Hanya tinggal beberapa pekan lagi, umat Islam di Indonesia bersiap menyambut Hari Raya Idul Adha 1447 H yang jatuh pada sekitar 27 Mei 2026.
Banyak masyarakat dari berbagai daerah mulai mencari hewan kurban, mulai dari kambing, domba, sapi, hingga kerbau.
Momen ini bukan hanya soal tradisi tahunan, tetapi juga bagian dari ibadah yang memiliki nilai sosial tinggi.
Agar ibadah kurban berjalan dengan optimal, pemilihan hewan menjadi hal yang krusial. Dokter hewan Ahmad Syifa Sidik menjelaskan bahwa hewan kurban yang sehat tidak hanya memenuhi ketentuan syariat, tetapi juga menjamin kualitas dan keamanan daging yang akan dibagikan kepada masyarakat.

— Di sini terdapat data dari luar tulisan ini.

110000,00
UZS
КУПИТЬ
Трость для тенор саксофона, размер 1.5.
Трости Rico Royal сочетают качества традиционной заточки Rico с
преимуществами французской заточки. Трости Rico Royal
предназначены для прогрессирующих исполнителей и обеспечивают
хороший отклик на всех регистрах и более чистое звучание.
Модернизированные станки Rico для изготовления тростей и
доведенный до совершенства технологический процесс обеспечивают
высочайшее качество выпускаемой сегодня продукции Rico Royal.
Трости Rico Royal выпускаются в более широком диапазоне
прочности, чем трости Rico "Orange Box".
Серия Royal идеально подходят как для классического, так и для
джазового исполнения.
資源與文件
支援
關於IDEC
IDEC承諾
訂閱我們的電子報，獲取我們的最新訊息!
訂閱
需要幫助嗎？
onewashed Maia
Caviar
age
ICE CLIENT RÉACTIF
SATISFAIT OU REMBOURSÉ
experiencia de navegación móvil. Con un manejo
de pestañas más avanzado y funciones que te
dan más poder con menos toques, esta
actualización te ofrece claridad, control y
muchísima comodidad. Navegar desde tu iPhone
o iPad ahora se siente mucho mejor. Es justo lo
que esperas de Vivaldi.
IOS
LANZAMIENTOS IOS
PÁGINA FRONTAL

Berikut sejumlah panduan praktis yang bisa menjadi acuan saat memilih hewan kurban
1. Perhatikan Kondisi Fisik
Hewan yang sehat umumnya memiliki postur tubuh tegap dan proporsional. Kaki berdiri kokoh tanpa tanda pincang. Selain itu, beberapa indikator fisik lain yang perlu diperhatikan antara lain:
- Kuku terlihat kuat, tidak retak, dan bebas luka
- Bulu bersih, tidak kusam, serta tidak terdapat tanda penyakit kulit seperti kudis
- Mata tampak jernih dan tidak berair
- Hidung lembap secara alami, tidak kering atau berlendir berlebihan
- Selain itu, hewan yang aktif dan terlihat lincah biasanya menandakan kondisi tubuh yang prima.
2. Cek Nafsu Makan
Nafsu makan adalah salah satu indikator kesehatan terbaik. Berikan sedikit pakan atau rumput di depannya. Hewan sehat akan langsung tertarik, makan dengan lahap, dan tidak selektif berlebihan.

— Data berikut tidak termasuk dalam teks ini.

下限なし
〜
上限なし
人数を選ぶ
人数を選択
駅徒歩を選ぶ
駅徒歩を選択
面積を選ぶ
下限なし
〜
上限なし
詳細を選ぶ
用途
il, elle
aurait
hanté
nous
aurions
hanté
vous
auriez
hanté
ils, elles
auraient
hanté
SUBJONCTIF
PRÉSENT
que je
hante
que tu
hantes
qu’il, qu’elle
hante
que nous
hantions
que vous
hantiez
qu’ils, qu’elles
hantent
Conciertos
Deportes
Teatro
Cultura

Sebaliknya, jika hewan terlihat tidak tertarik atau menolak makanan, kondisi kesehatannya patut dipertanyakan.
3. Periksa Kotorannya
Kondisi kotoran juga dapat menjadi penanda kesehatan. Kotoran hewan idealnya tidak terlalu cair dan tidak terlalu keras. Bentuknya relatif padat saat jatuh ke tanah. Area sekitar anus pun harus bersih, tanpa lendir atau kotoran yang menempel.
4. Perhatikan Perilaku dan Respons
Hewan kurban yang sehat umumnya aktif, responsif terhadap lingkungan, dan tidak menunjukkan tanda-tanda gangguan pernapasan seperti batuk atau napas berat.
Sebagai hewan sosial, ternak juga cenderung tidak menyendiri dari kelompoknya.
5. Pastikan Kelengkapan Dokumen
Selain kondisi fisik, aspek administratif juga penting. Pastikan hewan memiliki surat keterangan kesehatan dari dinas terkait atau dokter hewan.
Riwayat vaksinasi serta jaminan bebas dari penyakit menular seperti PMK juga perlu dipastikan. Membeli dari peternak atau penjual terpercaya menjadi langkah bijak untuk menghindari risiko.
Selain memperhatikan kondisi fisik dan kesehatan, ada beberapa langkah sederhana yang bisa dilakukan untuk mendapatkan hewan kurban terbaik.
Pastikan hewan telah memenuhi syarat usia, sesuai ketentuan syariat, dan tidak memiliki cacat fisik yang signifikan.
Selain itu kamu juga bisa datang lebih pagi ke pasar agar hewan masih dalam kondisi segar dan pilihan masih beragam.
Jika belum berpengalaman, sebaiknya ajak orang yang lebih paham atau berkonsultasi langsung dengan dokter hewan.
Langkah ini membantu meminimalkan risiko salah pilih sekaligus memastikan kualitas hewan yang dibeli.
Dengan seleksi yang tepat, daging kurban tidak hanya aman dikonsumsi, tetapi juga memberikan manfaat maksimal bagi penerima.